> _What to do_
Set down all of the entries word for word, omitting the images they contain.
Data shown: Begin
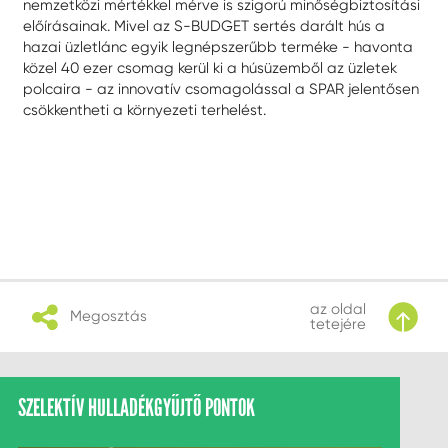
nemzetközi mértékkel mérve is szigorú minőségbiztosítási
előírásainak. Mivel az S-BUDGET sertés darált hús a
hazai üzletlánc egyik legnépszerűbb terméke - havonta
közel 40 ezer csomag kerül ki a húsüzemből az üzletek
polcaira - az innovatív csomagolással a SPAR jelentősen
csökkentheti a környezeti terhelést.
az oldal
Megosztás
tetejére
SZELEKTÍV HULLADÉKGYŰJTŐ PONTOK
Data shown: End
> _Expected answer_
nemzetközi mértékkel mérve is szigorú minőségbiztosítási
előírásainak. Mivel az S-BUDGET sertés darált hús a
hazai üzletlánc egyik legnépszerűbb terméke - havonta
közel 40 ezer csomag kerül ki a húsüzemből az üzletek
polcaira - az innovatív csomagolással a SPAR jelentősen
csökkentheti a környezeti terhelést.
az oldal
Megosztás
tetejére
SZELEKTÍV HULLADÉKGYŰJTŐ PONTOK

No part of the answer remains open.